MI6 denies he was acting as an agent, in a high-profile case that strained relations between London and Abu Dhabi. Hedges was subject to repeated interrogations that lasted hours and was injected with a cocktail of drugs on which he is partly dependent today, but was only charged after being held for five months.

It was not possible to conduct forensic analysis of Hedges’ UK phone from the time because UAE authorities confiscated his device.

Mohammed Kozbar Photograph: Helen William/PA

Mohammed Kozbar, the chair of the Finsbury Park mosque, arguably the best-known mosque in Britain, also appeared on the leaked list. His number appeared in the data in 2018, apparently because of the UAE. The mosque was comprehensively reformed in 2015 under his leadership, and is considered a model of community relations, acting recently as a public vaccination centre.

Kozbar said he was baffled as to why he might have been of interest to the Gulf state, saying he had “never been in the UAE” nor had any involvement with the country. He said he feared that “British citizens will be open to abuse from every country in the world” unless the UK spoke out against apparent abuses of NSO spyware worldwide.

Dissidents – some of whom focused on Saudi Arabia or Bahrain – and at least one British activist have also appeared in the list.

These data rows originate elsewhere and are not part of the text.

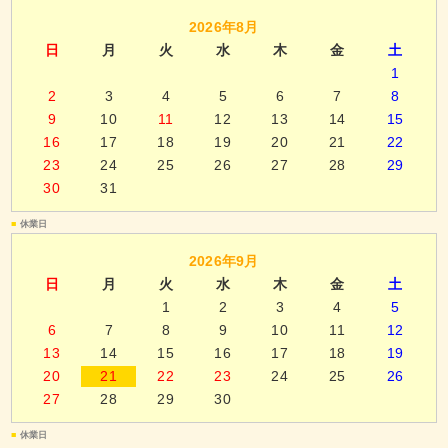
2026年8月
日
月
火
水
木
金
土
1
2
3
4
5
6
7
8
9
10
11
12
13
14
15
16
17
18
19
20
21
22
23
24
25
26
27
28
29
30
31
■
休業日
2026年9月
日
月
火
水
木
金
土
1
2
3
4
5
6
7
8
9
10
11
12
13
14
15
16
17
18
19
20
21
22
23
24
25
26
27
28
29
30
■
休業日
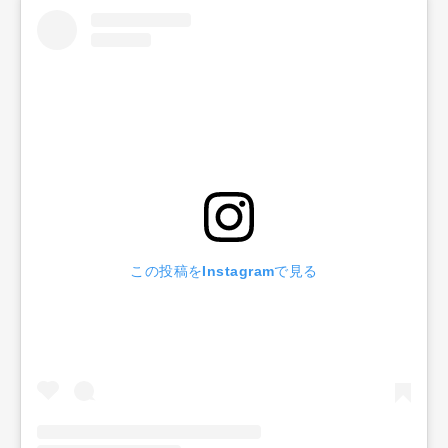
この投稿をInstagramで見る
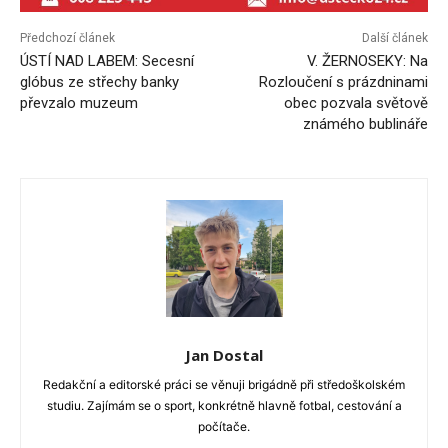
Předchozí článek
Další článek
ÚSTÍ NAD LABEM: Secesní
V. ŽERNOSEKY: Na
glóbus ze střechy banky
Rozloučení s prázdninami
převzalo muzeum
obec pozvala světově
známého bublináře
Jan Dostal
Redakční a editorské práci se věnuji brigádně při středoškolském
studiu. Zajímám se o sport, konkrétně hlavně fotbal, cestování a
počítače.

They include the Emirati-born Alaa al-Siddiq, 33, the executive director of the Saudi campaign group ALQST, who was killed in a car crash in Oxfordshire last month. After talking to the police her organisation said there was “no suggestion of foul play”.

Another person who appears in the data in 2018 was the leading Bahraini dissident and human rights campaigner Saeed Alwadei, who has political asylum in the UK. He was also selected by a customer understood to be the UAE, although he campaigns for democracy and rights in Bahrain, particularly around the time of the grand prix, held that year in April.

He called on the UK government to “speak out and stop defending these abusive governments”.

A number belonging to Rori Donaghy was selected by UAE throughout 2017 and 2018, according to analysis. He was previously reported to have been a target of a UAE hacking campaign unrelated to NSO.

He worked for three years until 2016 for Middle East Eye, a UK-based news organisation that regularly criticised the UAE regime. But at the time his number appeared in the data he was working for a specialist Middle East consultancy, writing reports about Syria and the refugee crisis.

The number of the president of the Muslim Association of Britain, Raghad Altikriti, the first female head of the organisation, also appears on the list. She was previously a vice-president and head of media, and her brother Anas Altikriti, who runs the Cordoba Foundation thinktank, which promotes intercultural dialogue, was listed between 2017 and 2019.

The numbers of several employees of three London corporate intelligence firms also appeared on the list. In one case, it appears the head of the firm was selected by the UAE along with two numbers belonging to his wife. All three firms work for Gulf state clients.